-- Data follows --
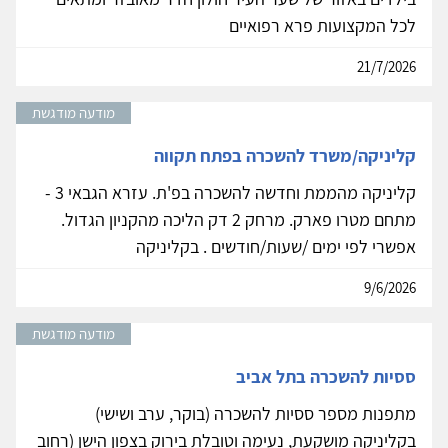
לכל המקצועות פרא רפואיים
21/7/2026
מודעה מודגשת
קליניקה/משרד להשכרה בפתח תקווה
קליניקה מהממת וחדשה להשכרה בפ'ת. עזרא הגבאי 3 -
מתחם מטרו פארק. מרחק 2 דק הליכה מהקניון הגדול.
אפשרי לפי ימים /שעות/חודשים . בקליניקה
9/6/2026
מודעה מודגשת
ססיות להשכרה בתל אביב
מתפנות מספר ססיות להשכרה (בוקר, ערב ושישי)
בקליניקה מושקעת, נעימה וטובלת בירוק בצפון הישן (רחוב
-- Data concluded --
Please give the number of lines in the data above that contain the word "בקליניקה", with nothing else.

2